Can you imagine if everything that you had ever said at any point in your life was permanently journaled and indexed and searchable? I personally find that to be a horrific concept from a privacy point of view.

From a purely technical point of view I can see the benefit of this idea - I hate it when an old article that I've bookmarked doesn't exist anymore (even when by article I mean, a gif that made me chuckle) but seriously, there's a very different world to a newspaper article being permanently available and a myspace profile, Facebook post or tweet being there forever.

I wonder if it is better to warn the young about the potential permanence of online expression... or let them take those risks, and then as they grow, manage the world that results.

They might negotiate new norms, of forgiveness and understanding towards prior selves.

Sounds lovely in theory...

I have to say, a service I would love would be a website that mirrors content but only if the original source went down, and otherwise redirects to the original site. Imagine something like a URL shortener, but the URL it gives you will redirect to a cached copy of the original page in the event that the original page disappears. That way, you can link and give credit to the people who made the content, but if something happens it isn't lost from the internet for good. It would, in a sense, be a "permanent URL" service. It'd be great for citations too, e.g. wikipedia, academia, etc. I'm not sure if that's what the OP is getting at here, or if he's suggesting something else?

Either way, too bad rights issues would probably stop something like that ever being made.

As you say, rights issues would probably stop something like this, and I have a few stories that show two sides of the rights issues.

1) Back in 1998, the company hosting my website received a cease and desist letter from a company that held the "Welcome Wagon(TM)" trademark because of a page I had on my website. That prompted me to get my own domain and move the content over (and I was able to get proper redirects installed on the company webserver). I was happy (I had my own domain, a ".org" and apparently, that was enough to keep the lawyers at bay). The hosting company was happy (they didn't have to deal with the cease and desist letter) and the trademark holding company was happy (they protected their trademark like they're legally required to). I'm sure that the trademark company would be upset if their trademark was still "in use" at [redacted].com (the hosting company, long gone by now).

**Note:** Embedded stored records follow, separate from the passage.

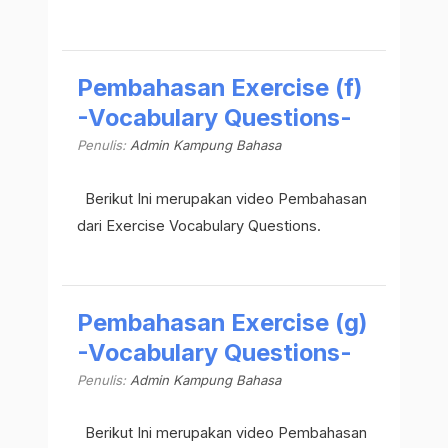
Pembahasan Exercise (f)
-Vocabulary Questions-
Penulis:
Admin Kampung Bahasa
Berikut Ini merupakan video Pembahasan
dari Exercise Vocabulary Questions.
Pembahasan Exercise (g)
-Vocabulary Questions-
Penulis:
Admin Kampung Bahasa
Berikut Ini merupakan video Pembahasan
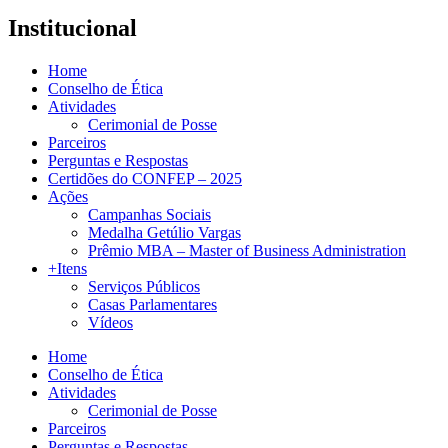
Institucional
Home
Conselho de Ética
Atividades
Cerimonial de Posse
Parceiros
Perguntas e Respostas
Certidões do CONFEP – 2025
Ações
Campanhas Sociais
Medalha Getúlio Vargas
Prêmio MBA – Master of Business Administration
+Itens
Serviços Públicos
Casas Parlamentares
Vídeos
Home
Conselho de Ética
Atividades
Cerimonial de Posse
Parceiros
Perguntas e Respostas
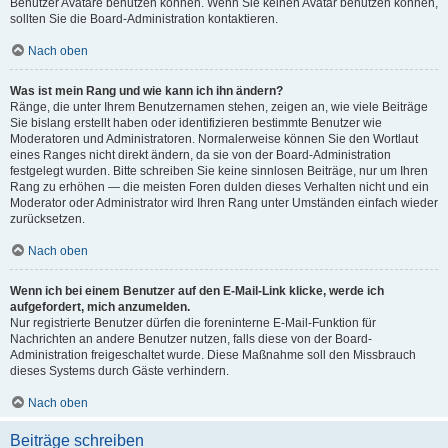
Benutzer Avatare benutzen können. Wenn Sie keinen Avatar benutzen können,
sollten Sie die Board-Administration kontaktieren.
Nach oben
Was ist mein Rang und wie kann ich ihn ändern?
Ränge, die unter Ihrem Benutzernamen stehen, zeigen an, wie viele Beiträge
Sie bislang erstellt haben oder identifizieren bestimmte Benutzer wie
Moderatoren und Administratoren. Normalerweise können Sie den Wortlaut
eines Ranges nicht direkt ändern, da sie von der Board-Administration
festgelegt wurden. Bitte schreiben Sie keine sinnlosen Beiträge, nur um Ihren
Rang zu erhöhen — die meisten Foren dulden dieses Verhalten nicht und ein
Moderator oder Administrator wird Ihren Rang unter Umständen einfach wieder
zurücksetzen.
Nach oben
Wenn ich bei einem Benutzer auf den E-Mail-Link klicke, werde ich
aufgefordert, mich anzumelden.
Nur registrierte Benutzer dürfen die foreninterne E-Mail-Funktion für
Nachrichten an andere Benutzer nutzen, falls diese von der Board-
Administration freigeschaltet wurde. Diese Maßnahme soll den Missbrauch
dieses Systems durch Gäste verhindern.
Nach oben
Beiträge schreiben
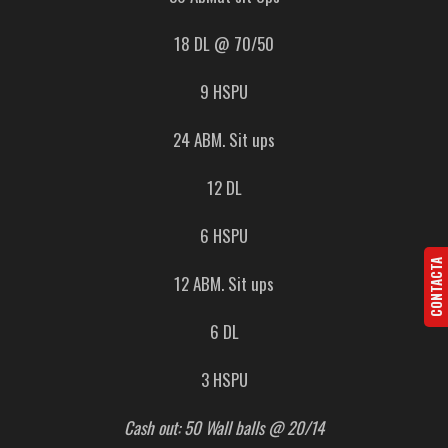
18 DL @ 70/50
9 HSPU
24 ABM. Sit ups
12 DL
6 HSPU
CONTACTA
12 ABM. Sit ups
6 DL
3 HSPU
Cash out: 50 Wall balls @ 20/14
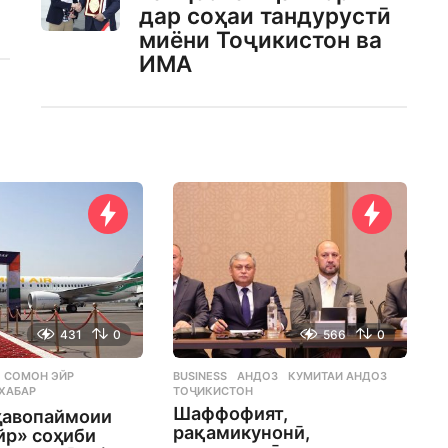
дар соҳаи тандурустӣ
миёни Тоҷикистон ва
ИМА
431
0
566
0
СОМОН ЭЙР
,
BUSINESS
АНДОЗ
,
КУМИТАИ АНДОЗ
,
,
ХАБАР
ТОҶИКИСТОН
Шаффофият,
ҳавопаймоии
рақамикунонӣ,
йр» соҳиби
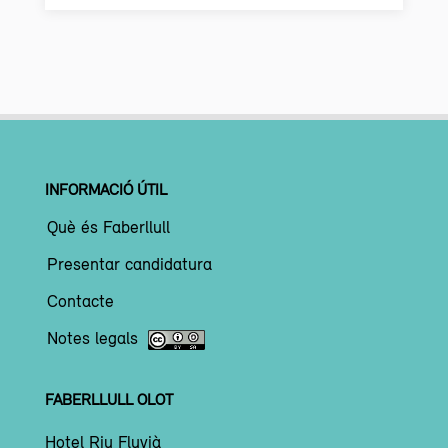
INFORMACIÓ ÚTIL
Què és Faberllull
Presentar candidatura
Contacte
Notes legals
FABERLLULL OLOT
Hotel Riu Fluvià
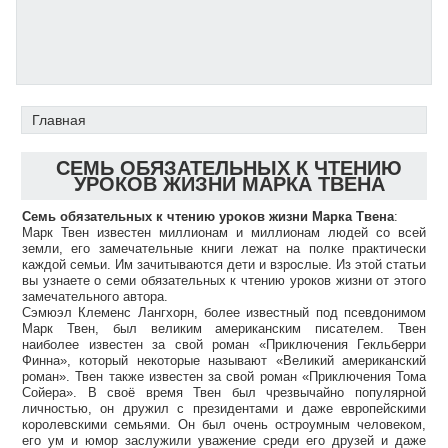
Главная
СЕМЬ ОБЯЗАТЕЛЬНЫХ К ЧТЕНИЮ
УРОКОВ ЖИЗНИ МАРКА ТВЕНА
Семь обязательных к чтению уроков жизни Марка Твена
:
Марк Твен известен миллионам и миллионам людей со всей
земли, его замечательные книги лежат на полке практически
каждой семьи. Им зачитываются дети и взрослые. Из этой статьи
вы узнаете о семи обязательных к чтению уроков жизни от этого
замечательного автора.
Сэмюэл Клеменс Лангхорн, более известный под псевдонимом
Марк Твен, был великим американским писателем. Твен
наиболее известен за свой роман «Приключения Гекльберри
Финна», который некоторые называют «Великий американский
роман». Твен также известен за свой роман «Приключения Тома
Сойера». В своё время Твен был чрезвычайно популярной
личностью, он дружил с президентами и даже европейскими
королевскими семьями. Он был очень остроумным человеком,
его ум и юмор заслужили уважение среди его друзей и даже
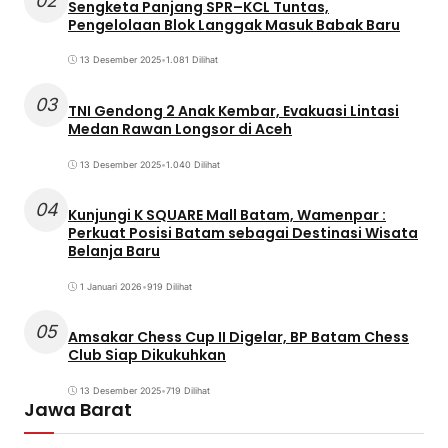
02
Sengketa Panjang SPR–KCL Tuntas,
Pengelolaan Blok Langgak Masuk Babak Baru
13 Desember 2025
•
1.081 Dilihat
03
TNI Gendong 2 Anak Kembar, Evakuasi Lintasi
Medan Rawan Longsor di Aceh
13 Desember 2025
•
1.040 Dilihat
04
Kunjungi K SQUARE Mall Batam, Wamenpar :
Perkuat Posisi Batam sebagai Destinasi Wisata
Belanja Baru
1 Januari 2026
•
919 Dilihat
05
Amsakar Chess Cup II Digelar, BP Batam Chess
Club Siap Dikukuhkan
13 Desember 2025
•
719 Dilihat
Jawa Barat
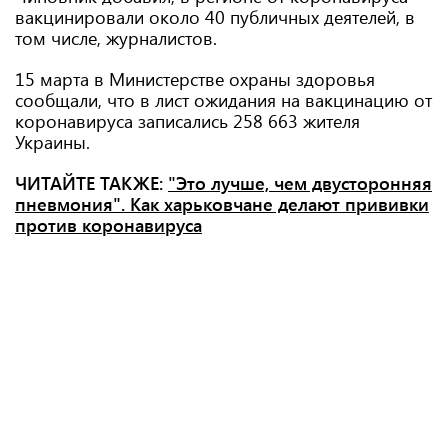
вакцинировали около 40 публичных деятелей, в
том числе, журналистов.
15 марта в Министерстве охраны здоровья
сообщали, что в лист ожидания на вакцинацию от
коронавируса записались 258 663 жителя
Украины.
ЧИТАЙТЕ ТАКЖЕ:
"Это лучше, чем двусторонняя
пневмония". Как харьковчане делают прививки
против коронавируса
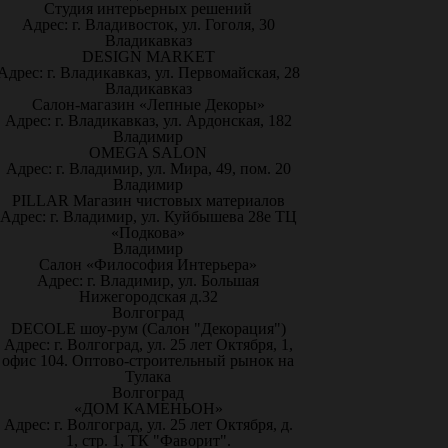
Студия интерьерных решений
Адрес: г. Владивосток, ул. Гоголя, 30
Владикавказ
DESIGN MARKET
Адрес: г. Владикавказ, ул. Первомайская, 28
Владикавказ
Салон-магазин «Лепные Декоры»
Адрес: г. Владикавказ, ул. Ардонская, 182
Владимир
OMEGA SALON
Адрес: г. Владимир, ул. Мира, 49, пом. 20
Владимир
PILLAR Магазин чистовых материалов
Адрес: г. Владимир, ул. Куйбышева 28е ТЦ
«Подкова»
Владимир
Салон «Философия Интерьера»
Адрес: г. Владимир, ул. Большая
Нижегородская д.32
Волгоград
DECOLE шоу-рум (Салон "Декорация")
Адрес: г. Волгоград, ул. 25 лет Октября, 1,
офис 104. Оптово-строительный рынок на
Тулака
Волгоград
«ДОМ КАМЕНЬОН»
Адрес: г. Волгоград, ул. 25 лет Октября, д.
1, стр. 1, ТК "Фаворит".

2) I hosted a friend's blog on my server. A few months later he asked me to take the blog down, for both personal and possibly legal reasons (he was afraid of litigation from his employer, who had a known history of suing employees, but that's not my story to tell). I'm sure he would be upset (and potentially a lot poorer) had his content remained online for all to see.

3) I've received two requests to remove information on my blog. The first time (http://boston.conman.org/2001/08/22.2) someone didn't quite grasp the concept that domain name registration information is public, but I didn't feel like fighting someone who's grasp of English wasn't that great to begin with, and removed the information. The second time (http://boston.conman.org/2001/11/30.1) was due to a mistake, so I blacked out identifying information. I didn't want to remove the page, because, you know, cool URLs don't change (http://www.w3.org/Provider/Style/URI.html); yet the incident was a mistake. There's no real point in seeing the non-redacted version, nor do I really want people to see the non-redacted version.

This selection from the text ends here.